Mehrere hundert Häftlinge in Deutschland werden vor Weihnachten vorzeitig aus der Haft entlassen.
Foto: Jan Woitas/dpa-Zentralbild/dpa

Laut einer Umfrage der Deutschen Presse-Agentur unter den Justizministerien der Länder werden in Deutschland mehr als 670 Häftlinge vorzeitig entlassen und können somit Weihnachten zu Hause feiern. Allerdings dürften dieses Mal deutlich weniger von der sogenannten Weihnachtsamnestie profitieren. Mehrere Bundesländer gaben an, dass die Anzahl der freigelassenen Personen im Vergleich zum Vorjahr geringer ist.

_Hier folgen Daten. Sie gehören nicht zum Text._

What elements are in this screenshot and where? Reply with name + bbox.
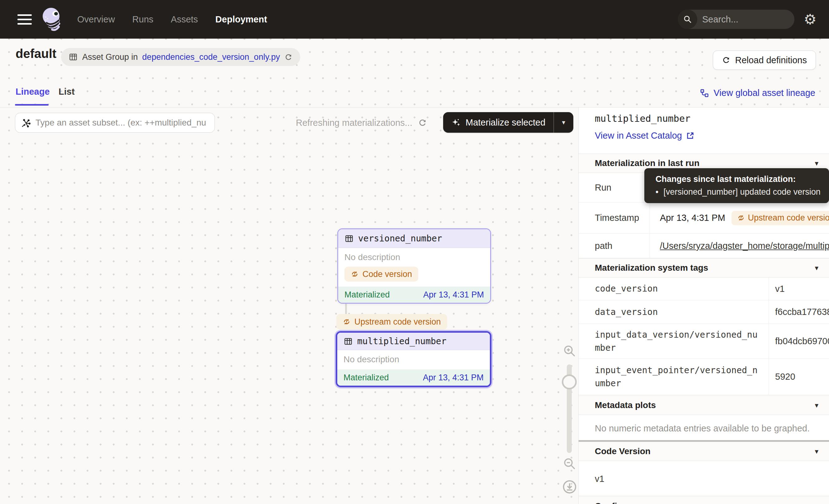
tag-value: 5920 [768,359,829,395]
section-config[interactable]: Config [579,496,829,504]
tag-row-data-version: data_version f6ccba177638 [579,300,829,324]
changes-tooltip: Changes since last materialization: [ver… [644,168,829,203]
run-label: Run [579,173,650,202]
view-global-asset-lineage-link[interactable]: View global asset lineage [700,88,815,98]
sparkle-icon [451,117,461,128]
reload-icon[interactable] [284,53,293,61]
tag-key: data_version [579,300,768,324]
refresh-icon[interactable] [418,118,427,128]
path-row: path /Users/sryza/dagster_home/storage/m… [579,233,829,258]
code-version-value: v1 [595,474,605,484]
tag-key: input_data_version/versioned_number [579,324,768,359]
tab-list[interactable]: List [59,86,75,97]
asset-subset-input[interactable] [36,118,209,128]
asset-node-footer: Materialized Apr 13, 4:31 PM [338,287,490,303]
section-system-tags[interactable]: Materialization system tags ▾ [579,258,829,278]
menu-icon[interactable] [17,14,32,25]
materialized-status: Materialized [344,373,389,383]
dagster-logo-icon[interactable] [42,7,62,32]
top-nav: Overview Runs Assets Deployment / ⚙ [0,0,829,39]
section-header-label: Code Version [595,446,651,456]
section-header-label: Materialization in last run [595,158,699,168]
asset-node-body: No description Code version [338,248,490,287]
asset-node-versioned-number[interactable]: versioned_number No description Code ver… [337,228,491,304]
timestamp-value: Apr 13, 4:31 PM [660,213,725,223]
active-tab-underline [15,104,48,106]
materialization-time-link[interactable]: Apr 13, 4:31 PM [423,373,483,383]
asset-detail-panel: multiplied_number View in Asset Catalog … [578,107,829,504]
path-label: path [579,233,650,258]
global-search[interactable]: / [678,10,794,29]
tag-key: input_event_pointer/versioned_number [579,359,768,395]
sync-alert-icon [351,270,359,278]
asset-node-header[interactable]: multiplied_number [337,333,490,350]
asset-group-breadcrumb: Asset Group in dependencies_code_version… [61,48,300,66]
zoom-slider-handle[interactable] [562,374,577,389]
materialize-selected-button[interactable]: Materialize selected ▾ [443,112,573,133]
section-header-label: Materialization system tags [595,263,708,273]
primary-nav: Overview Runs Assets Deployment [77,14,267,25]
refreshing-label: Refreshing materializations... [296,118,412,128]
view-in-asset-catalog-link[interactable]: View in Asset Catalog [595,131,694,141]
path-link[interactable]: /Users/sryza/dagster_home/storage/multip [660,241,829,251]
materialization-time-link[interactable]: Apr 13, 4:31 PM [423,290,484,300]
nav-assets[interactable]: Assets [171,14,198,25]
panel-asset-name: multiplied_number [595,113,690,124]
tab-lineage[interactable]: Lineage [15,86,50,97]
code-version-tag[interactable]: Code version [345,267,418,282]
upstream-code-version-tag[interactable]: Upstream code version [731,211,829,225]
asset-node-header[interactable]: versioned_number [338,229,490,248]
sync-alert-icon [737,214,745,222]
tag-row-input-event-pointer: input_event_pointer/versioned_number 592… [579,359,829,395]
sync-alert-icon [343,318,351,326]
timestamp-row: Timestamp Apr 13, 4:31 PM Upstream code … [579,203,829,233]
caret-down-icon[interactable]: ▾ [554,112,573,133]
nav-overview[interactable]: Overview [77,14,115,25]
reload-definitions-button[interactable]: Reload definitions [713,50,816,70]
asset-description: No description [345,252,484,262]
upstream-code-version-tag[interactable]: Upstream code version [336,314,447,330]
section-chevron-icon: ▾ [815,401,819,409]
tooltip-title: Changes since last materialization: [655,174,823,184]
asset-group-file-link[interactable]: dependencies_code_version_only.py [142,52,280,62]
table-icon [345,234,354,243]
lineage-icon [700,88,709,98]
reload-icon [722,56,731,65]
search-input[interactable] [697,14,794,25]
nav-deployment[interactable]: Deployment [216,14,267,25]
asset-name: multiplied_number [357,336,446,347]
view-global-asset-lineage-label: View global asset lineage [714,88,815,98]
zoom-out-icon[interactable] [563,457,577,471]
tag-value: v1 [768,278,829,300]
row-divider [579,495,829,496]
zoom-in-icon[interactable] [563,344,577,358]
section-header-label: Metadata plots [595,400,656,410]
page-title: default [15,47,57,61]
reload-definitions-label: Reload definitions [735,55,807,65]
upstream-code-version-label: Upstream code version [748,213,829,223]
table-icon [69,52,78,62]
asset-graph-icon [21,118,31,128]
code-version-tag-label: Code version [362,269,412,279]
download-view-icon[interactable] [562,479,577,495]
section-chevron-icon: ▾ [815,264,819,272]
nav-runs[interactable]: Runs [132,14,153,25]
asset-description: No description [344,355,483,364]
section-chevron-icon: ▾ [815,447,819,456]
section-header-label: Config [595,501,622,504]
tag-row-code-version: code_version v1 [579,278,829,300]
tooltip-bullet-text: [versioned_number] updated code version [663,187,820,197]
gear-icon[interactable]: ⚙ [804,12,817,27]
table-icon [344,337,353,346]
asset-name: versioned_number [358,233,442,244]
tag-value: f6ccba177638 [768,300,829,324]
tag-row-input-data-version: input_data_version/versioned_number fb04… [579,324,829,359]
asset-node-multiplied-number[interactable]: multiplied_number No description Materia… [336,331,492,387]
dagster-app: Overview Runs Assets Deployment / ⚙ defa… [0,0,829,504]
section-code-version[interactable]: Code Version ▾ [579,442,829,461]
metadata-plots-empty: No numeric metadata entries available to… [595,423,810,434]
section-chevron-icon: ▾ [815,159,819,168]
section-metadata-plots[interactable]: Metadata plots ▾ [579,396,829,415]
materialize-main[interactable]: Materialize selected [443,112,553,133]
asset-subset-filter[interactable] [15,113,215,133]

Gefangene, die ohnehin rund um den Jahreswechsel entlassen würden, haben die Möglichkeit, von der Weihnachtsamnestie zu profitieren. Es gibt jedoch auch Insassen, die eine vorzeitige Entlassung ablehnen und es vorziehen, Weihnachten im Gefängnis zu verbringen. In Niedersachsen haben laut dem Justizministerium in Hannover vier Gefangene auf diese Option verzichtet.

Wie im Vorjahr entfällt die größte Anzahl an Freigelassenen auf Baden-Württemberg. Etwa 200 Männer und Frauen durften bereits Mitte November vorzeitig die Haftanstalten verlassen.

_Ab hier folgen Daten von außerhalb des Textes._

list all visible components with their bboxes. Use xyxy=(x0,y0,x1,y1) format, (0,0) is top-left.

So sieht die Verteilung in einigen Ländern aus: In Hessen werden mindestens 93 Gefangene vorzeitig entlassen. In Rheinland-Pfalz sind es 77 Häftlinge, in Schleswig-Holstein 31, in Brandenburg sind es 29, in Hamburg 31. In Berlin werden 90 Häftlinge freigelassen – die endgültige Bilanz zum Gnadenerweis, wie die Weihnachtsamnestie korrekt genannt wird, wird laut der Berliner Justizsenatsverwaltung erst Anfang 2024 veröffentlicht.

Gefangene in Sachsen können noch auf Freilassung hoffen

Auch in Sachsen gibt es noch Hoffnung für Gefangene: Das Ministerium in Dresden hat angekündigt, dass sich die Tore bis Heiligabend früher als erwartet für weitere Inhaftierte öffnen könnten. Bislang wurden seit Mitte November bereits 19 Erwachsene vorzeitig entlassen.

Die meisten Bundesländer haben Informationen zur Weihnachtsamnestie vorgelegt. Bayern gewährt grundsätzlich keine Begnadigung zum Jahresende, Thüringen wird erst im neuen Jahr Zahlen veröffentlichen. Nordrhein-Westfalen hat ebenfalls noch keine Statistik vorgelegt. Im letzten Jahr wurden bundesweit über 1000 Personen vorzeitig freigelassen.

Die Weihnachtsamnestie verfolgt einen weiteren Gedanken: «Durch die vorzeitige Entlassung anlässlich des Weihnachtsfestes soll die Wiedereingliederung in die Gesellschaft erleichtert werden», hatte die baden-württembergische Justizministerin Marion Gentges (CDU) gesagt.

Hessens Justizminister Roman Poseck (CDU) sagte: «Zudem sollen die Inhaftierten die Möglichkeit bekommen, Hilfsangebote zu nutzen und Beratungsstellen aufzusuchen sowie Behördengänge zu erledigen, bevor diese wegen der Feiertage gar nicht oder kaum zu erreichen sind.»

Die Bedingungen sind streng: Nur Gefangene, die während ihrer Haftzeit keinen negativen Eindruck hinterlassen haben und keine langjährige Haftstrafe verbüßen mussten, kommen in Frage. Normalerweise handelt es sich bei den vorzeitig entlassenen Häftlingen um Personen, die wegen Diebstahls- oder Drogendelikten oder Beleidigung inhaftiert waren.